Exercise objective:
Once you find the line below that has "Instructions", output it and every line after it exactly, stopping after the line that has "without knocking,...", with no pictures.

(Page images and extracted text)

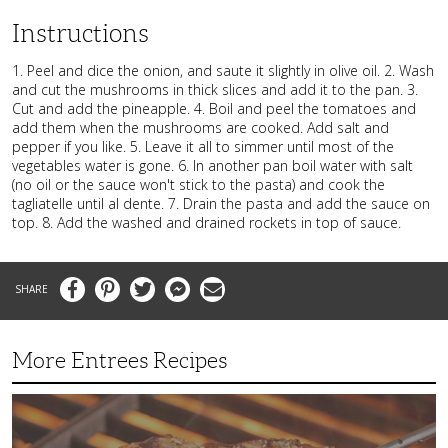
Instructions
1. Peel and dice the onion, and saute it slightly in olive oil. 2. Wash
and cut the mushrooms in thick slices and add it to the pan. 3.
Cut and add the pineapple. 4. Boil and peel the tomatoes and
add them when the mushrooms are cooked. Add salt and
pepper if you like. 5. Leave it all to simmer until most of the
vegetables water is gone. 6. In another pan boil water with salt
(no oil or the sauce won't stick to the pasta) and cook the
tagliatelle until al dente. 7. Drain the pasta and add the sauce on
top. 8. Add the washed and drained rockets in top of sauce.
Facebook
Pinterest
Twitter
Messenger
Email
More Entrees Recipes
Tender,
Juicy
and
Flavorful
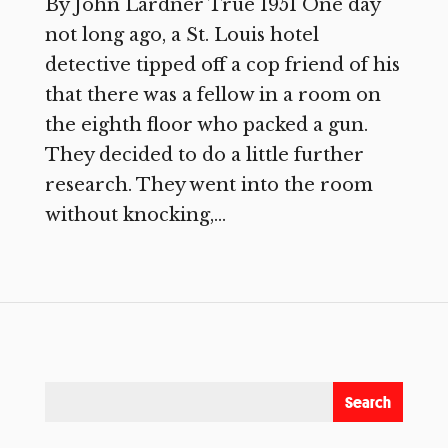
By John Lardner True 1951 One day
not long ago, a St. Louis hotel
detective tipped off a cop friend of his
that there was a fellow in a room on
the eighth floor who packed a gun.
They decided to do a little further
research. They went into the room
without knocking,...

--

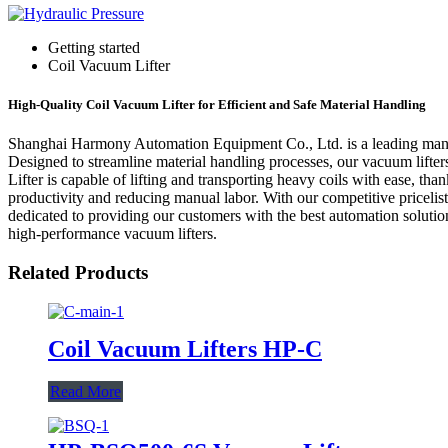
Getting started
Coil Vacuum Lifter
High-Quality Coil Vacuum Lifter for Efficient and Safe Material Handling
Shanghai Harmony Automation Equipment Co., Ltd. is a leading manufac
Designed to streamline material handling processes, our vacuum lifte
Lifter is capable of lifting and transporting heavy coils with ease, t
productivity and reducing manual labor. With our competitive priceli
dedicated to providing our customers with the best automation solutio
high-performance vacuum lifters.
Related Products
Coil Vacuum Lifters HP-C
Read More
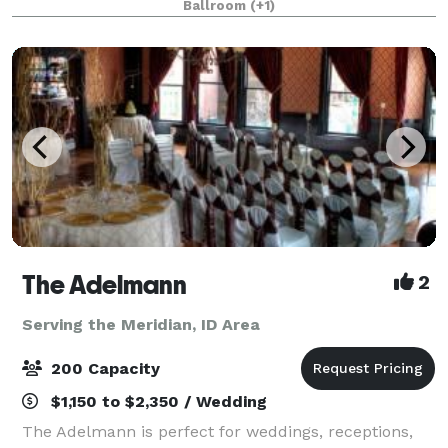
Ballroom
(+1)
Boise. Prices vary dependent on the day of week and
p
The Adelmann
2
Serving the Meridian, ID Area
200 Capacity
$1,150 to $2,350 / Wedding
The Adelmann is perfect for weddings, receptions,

...

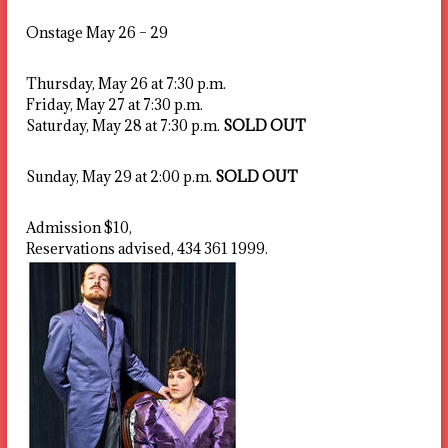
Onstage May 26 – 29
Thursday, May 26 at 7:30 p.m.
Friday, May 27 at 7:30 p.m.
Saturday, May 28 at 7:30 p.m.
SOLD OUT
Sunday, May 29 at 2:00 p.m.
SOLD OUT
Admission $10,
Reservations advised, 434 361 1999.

Expected output:
Instructions
1. Peel and dice the onion, and saute it slightly in olive oil. 2. Wash
and cut the mushrooms in thick slices and add it to the pan. 3.
Cut and add the pineapple. 4. Boil and peel the tomatoes and
add them when the mushrooms are cooked. Add salt and
pepper if you like. 5. Leave it all to simmer until most of the
vegetables water is gone. 6. In another pan boil water with salt
(no oil or the sauce won't stick to the pasta) and cook the
tagliatelle until al dente. 7. Drain the pasta and add the sauce on
top. 8. Add the washed and drained rockets in top of sauce.
Facebook
Pinterest
Twitter
Messenger
Email
More Entrees Recipes
Tender,
Juicy
and
Flavorful
By John Lardner True 1951 One day
not long ago, a St. Louis hotel
detective tipped off a cop friend of his
that there was a fellow in a room on
the eighth floor who packed a gun.
They decided to do a little further
research. They went into the room
without knocking,...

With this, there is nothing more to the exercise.